Jenna is a Ph.D. candidate in the Program for the History of Science and Medicine at Yale University. She is interested in the cultural history of biomedicine in the late 20th century, with a focus on reproductive medicine and technologies. Her dissertation explores the connection between teenage pregnancy and delayed childbearing and their relation to changes in the American political and economic landscape. Previous research projects include a history of the American childfree movement of the 1970s, a study of masculinity and testicular injections in late 19th century America, and the history of animal psychology in early 20th century France. Even though she writes about American science, Jenna is a proud Canadian who grew up just north of the Toronto. When not writing, she enjoys dancing, museums, and making puns.





David Singerman

David is a historian of science, technology, and Atlantic capitalism in the 19th and early 20th centuries. In 2014-15 he is a postdoctoral fellow at the Rutgers Center for Historical Analysis, having just received his PhD from MIT's Program in History, Anthropology, and STS. His dissertation, "Inventing Purity in the Atlantic Sugar World, 1860-1930," showed how the idea that commodities like sugar could be reduced to measurable chemical essences was used by factory owners to delegitimize forms of artisanal and craft knowledge. Its final chapter, which followed allegations of fraud in the New York sugar trade will become the core of a book manuscript about science, commodities, and corruption in nineteenth-century America. His dissertation research in the US, Scotland, and Puerto Rico was supported by the NSF, the Social Science Research Council, and the Chemical Heritage Foundation, among others. From time to time, he has been known to race bicycles, and to work on an STS study of doping in professional cycling.
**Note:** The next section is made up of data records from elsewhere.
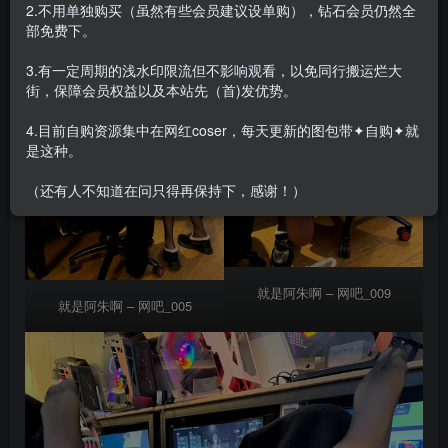
2.不用单独购买（虽然有些会员建议设单购），钻石会员仍然全
部免费下。
3.有一定周期的浅水印限流但不影响观看，以免同行搬运烂大
街，保障会员权益以及本站先（首)发优势。
4.目前自购资源集中在网红coser，每天更新的图包带✦自购✦就
是这种。
（还有人不知道在问只得再保持下，感谢！）
就是阿朱啊 – 网吧_009
就是阿朱啊 – 网吧_005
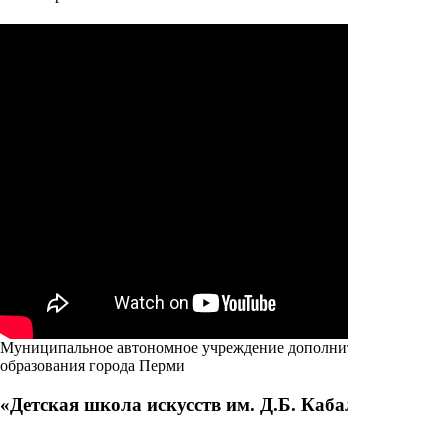
Муниципальное автономное учреждение дополнительного
образования города Перми
«Детская школа искусств им. Д.Б. Кабалевского»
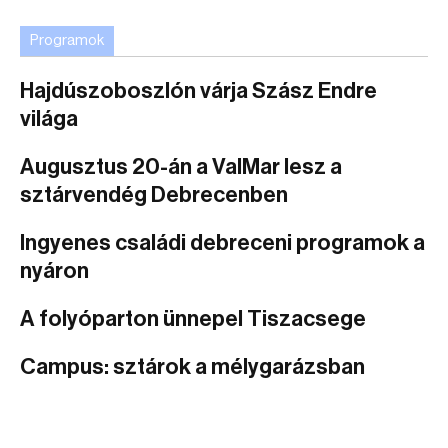
Programok
Hajdúszoboszlón várja Szász Endre
világa
Augusztus 20-án a ValMar lesz a
sztárvendég Debrecenben
Ingyenes családi debreceni programok a
nyáron
A folyóparton ünnepel Tiszacsege
Campus: sztárok a mélygarázsban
We'd like to thank the outgoing AmericanScience team - Dan Bouk, Henry Cowles, Helen Ann Curry, Joanna Radin, Lukas Rieppel, and Lee Vinsel - for doing such a great job and for passing the baton onto us!

Follow us on twitter (@AmericanSciBlog) for updates and history of science news from around the internet. We'll be posting every day this week, so check back often!

1 comments:

Hooray! I'm excited to see this great new team at work. Can't wait to see what you all do. Also: I dig the new look.